(Extracted page text data)
[Start of section]
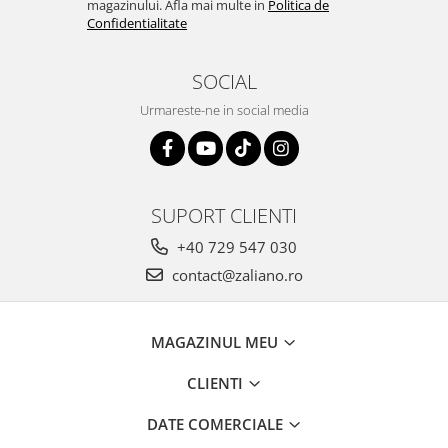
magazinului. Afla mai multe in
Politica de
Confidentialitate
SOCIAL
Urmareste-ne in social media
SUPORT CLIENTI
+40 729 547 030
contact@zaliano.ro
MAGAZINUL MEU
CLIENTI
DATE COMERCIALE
[End of section]
[Start of section]
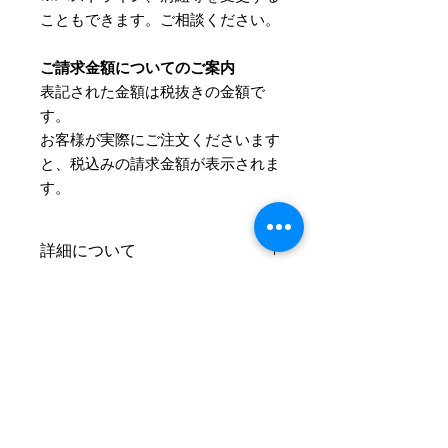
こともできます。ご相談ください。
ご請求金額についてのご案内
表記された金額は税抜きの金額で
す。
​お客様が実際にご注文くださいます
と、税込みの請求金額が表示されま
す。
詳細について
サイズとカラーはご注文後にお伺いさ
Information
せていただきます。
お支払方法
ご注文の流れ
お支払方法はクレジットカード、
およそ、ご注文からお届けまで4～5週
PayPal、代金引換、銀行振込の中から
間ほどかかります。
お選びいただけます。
[End of section]
[Start of section]
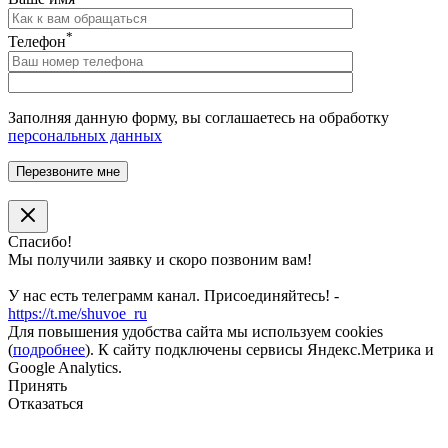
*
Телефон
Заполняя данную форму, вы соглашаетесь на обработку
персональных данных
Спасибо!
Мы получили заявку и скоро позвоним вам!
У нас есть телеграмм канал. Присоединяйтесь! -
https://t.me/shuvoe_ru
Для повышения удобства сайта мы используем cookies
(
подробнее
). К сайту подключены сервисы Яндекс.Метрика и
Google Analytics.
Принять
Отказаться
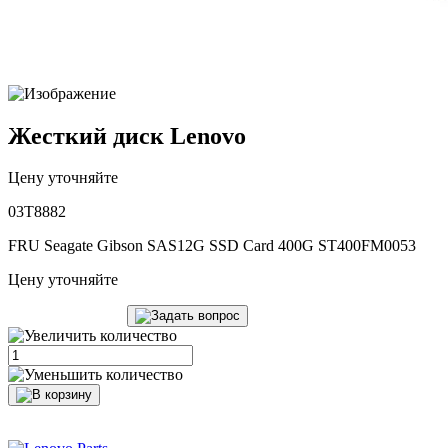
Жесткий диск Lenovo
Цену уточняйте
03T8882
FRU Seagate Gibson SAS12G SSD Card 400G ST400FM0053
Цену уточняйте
[End of section]
- _THE TASK_
Print, from the entries above, the line with "magazinului. Afla mai multe in", the line with "DATE COMERCIALE" and all lines between them, exactly and with nothing else.

- _TASK OUTPUT_
magazinului. Afla mai multe in
Politica de
Confidentialitate
SOCIAL
Urmareste-ne in social media
SUPORT CLIENTI
+40 729 547 030
contact@zaliano.ro
MAGAZINUL MEU
CLIENTI
DATE COMERCIALE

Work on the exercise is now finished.